Происходит это примерно так. Сначала кто-то говорит на непонятном языке несколько фраз, затем включается инструменталка, каковой могли бы озвучивать титры в экзистенциальном шпионском фильме – неторопливый и слегка сбивчивый барабанный бой, короткие вскрики гитары, тревожные скрипки. Минуты через две с половиной появляется голос Бет Гиббонс – и когда он почти в полной тишине пропевает «Ты знал, чего я хотела?», бесповоротно понимаешь две вещи. Во-первых, Portishead действительно вернулись, после томительного ожидания в 11 лет, под конец которого все уже практически потеряли надежду на то, что это когда-нибудь произойдёт. И во-вторых, Portishead конца нулевых по сравнению с Potishead середины 90-х – это совсем, совсем иная история.
Из всех светил трип-хопа Portishead всегда были более всех похожи на этаких начитанных умников, не только знающих слова вроде «пост-модернизм» и «деконструкция», но и умеющих применять их в разговоре, причём по делу. Хип-хоп и соул не кипели у них в крови, а были скорее ещё одной частью общего культурного багажа образованного человека, на равных правах с саундтреками Джона Барри и Эннио Морриконе и раритетным джазом на виниле. И оттого, что они были скорее немножко осознанно “cool”, нежели “true”, в их элегантной тоске всегда присутствовал легкий элемент игры – словно они не столько переживали эмоции, а воображали себе изысканное черно-белое кино с собой, переживающими эти эмоции, в главных ролях. В этом плане едва ли не самое шокирующее в “Third” – его предельная, почти пугающая откровенность; то, что на нём и в помине нет никакого трип-хопа, замечаешь сильно позже.
За эти 11 лет Portishead, похоже, ещё глубже ушли в себя и в дебри собственной коллекции пластинок – в поисках вдохновения они теперь обращаются не к старым кинофильмам, а к каким-то куда более ранним и странным источникам. Краут-рок, ранние эксперименты с аналоговой электроникой, саундтреки к старым фильмам ужасов с непременным завывающим терменвоксом – вот из какого конструктора собирают они свои песни. И если раньше их звуковые конструкции казались делом рук фантастически талантливых перфекционистов, любивших вылизать всё до последнего винтика, то теперь они больше походят на труды обезумевших ученых-отшельников – очертания угловаты и угрожающи, наружу торчат обрывки проводов, внутри что-то искрит и вот-вот запахнет палёным. Нестабильность – вот хорошее слово для этой пластинки; она будто бы вся постоянно на грани, в какой-то отчаянной точке зависания перед падением во что-то ещё, неизвестное и потому ужасающее.

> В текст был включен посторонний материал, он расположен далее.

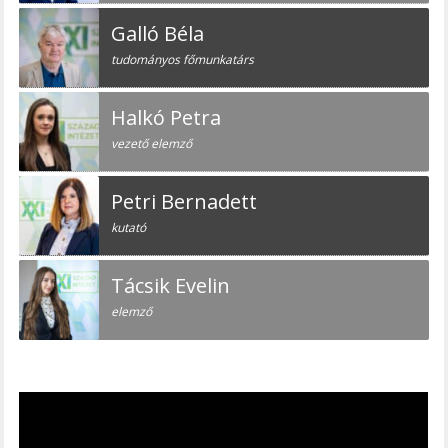
Galló Béla
tudományos főmunkatárs
Halkó Petra
vezető elemző
Petri Bernadett
kutató
Tácsik Evelin
elemző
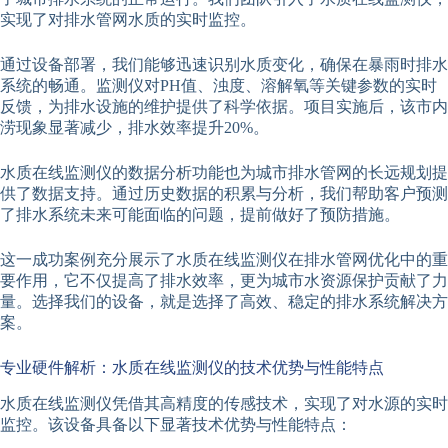
实现了对排水管网水质的实时监控。
通过设备部署，我们能够迅速识别水质变化，确保在暴雨时排水
系统的畅通。监测仪对PH值、浊度、溶解氧等关键参数的实时
反馈，为排水设施的维护提供了科学依据。项目实施后，该市内
涝现象显著减少，排水效率提升20%。
水质在线监测仪的数据分析功能也为城市排水管网的长远规划提
供了数据支持。通过历史数据的积累与分析，我们帮助客户预测
了排水系统未来可能面临的问题，提前做好了预防措施。
这一成功案例充分展示了水质在线监测仪在排水管网优化中的重
要作用，它不仅提高了排水效率，更为城市水资源保护贡献了力
量。选择我们的设备，就是选择了高效、稳定的排水系统解决方
案。
专业硬件解析：水质在线监测仪的技术优势与性能特点
水质在线监测仪凭借其高精度的传感技术，实现了对水源的实时
监控。该设备具备以下显著技术优势与性能特点：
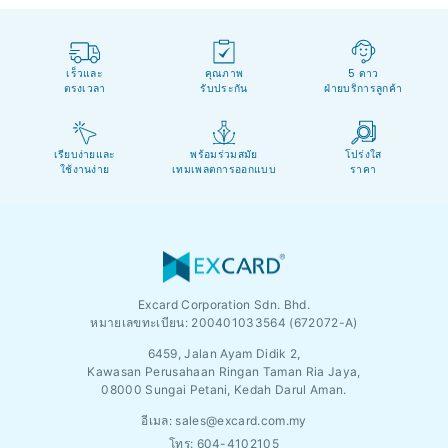
เร็วและ
คุณภาพ
5 ดาว
ตรงเวลา
รับประกัน
ฝ่ายบริการลูกค้า
เรียบง่ายและ
พร้อมร่วมสมัย
โปร่งใส
ใช้งานง่าย
เทมเพลตการออกแบบ
ราคา
Excard Corporation Sdn. Bhd.
หมายเลขทะเบียน:
200401033564 (672072-A)
6459, Jalan Ayam Didik 2,
Kawasan Perusahaan Ringan Taman Ria Jaya,
08000 Sungai Petani, Kedah Darul Aman.
อีเมล:
sales@excard.com.my
โทร: 604-4102105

Временами она даже падает – песни на “Third” вечно обрываются на полуслове, меняют направление на полдороги или оказываются совсем не тем, чем казались. Гулкий программированный ритм, доминирующий в “Nylon Smile”, оказывается набитым рукой по корпусу акустической гитары. “The Rip” начинается, как нежная акустическая баллада – но за пару минут до конца откуда-то снизу поднимается вдруг завораживающий электрический пульс, превращающий песню в краут-роковую медитацию. Тягучий драматический шёпот “Small” вдруг разрывается на части синтезатором, будто бы изображающим сирену тревоги, после чего начинается какой-то победоносный марш киборгов-убийц по улицам разрушенного города, пущенный в четыре раза медленнее нужной скорости; за почти семь минут продолжительности так случается дважды. В самой леденящей здешней песне, “Machine Gun”, сплошь состоящей из отрывистого перестука машинных ударных, буквально за несколько секунд проявляется вдруг удивительно проникновенная партия на синтезаторе, радикально меняя восприятие всей композиции.
«У меня так и не было шанса объяснить, что же я имела в виду», поёт Бет Гиббонс, и песня тут же заканчивается, оставляя висеть в воздухе неловкое чувство какой-то недоделанности, незавершенности. И эта непонятная, томительная незаконченная интонация свойственна пластинке в целом – она вся как разбитое зеркало, в котором всё время отражается не то, что рассчитываешь увидеть. “Third” не успокаивает, как прежние работы группы, не предлагает разделить с тобой твою меланхолию – он, наоборот, лезет пальцами куда-то в самую-самую кровавую глубь и делает там что-то неясное, но больное. Жуткая, странная, фантастически сильная вещь. Совершенно необходимая.